Where in the data does the word "https" appear? Find those lines and copy them.

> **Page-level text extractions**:
- Opening Delimiter -

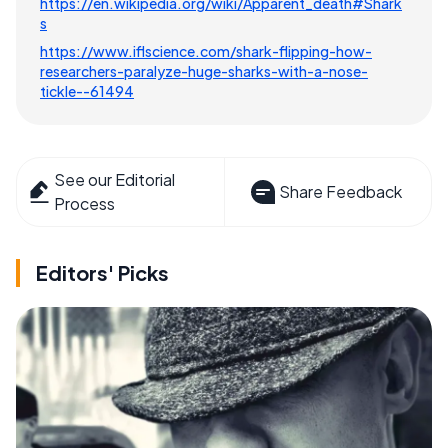
https://en.wikipedia.org/wiki/Apparent_death#Shark
s
https://www.iflscience.com/shark-flipping-how-
researchers-paralyze-huge-sharks-with-a-nose-
tickle--61494
See our Editorial
Share Feedback
Process
Editors' Picks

- Closing Delimiter -

> **Solution to this exercise**:
https://en.wikipedia.org/wiki/Apparent_death#Shark
https://www.iflscience.com/shark-flipping-how-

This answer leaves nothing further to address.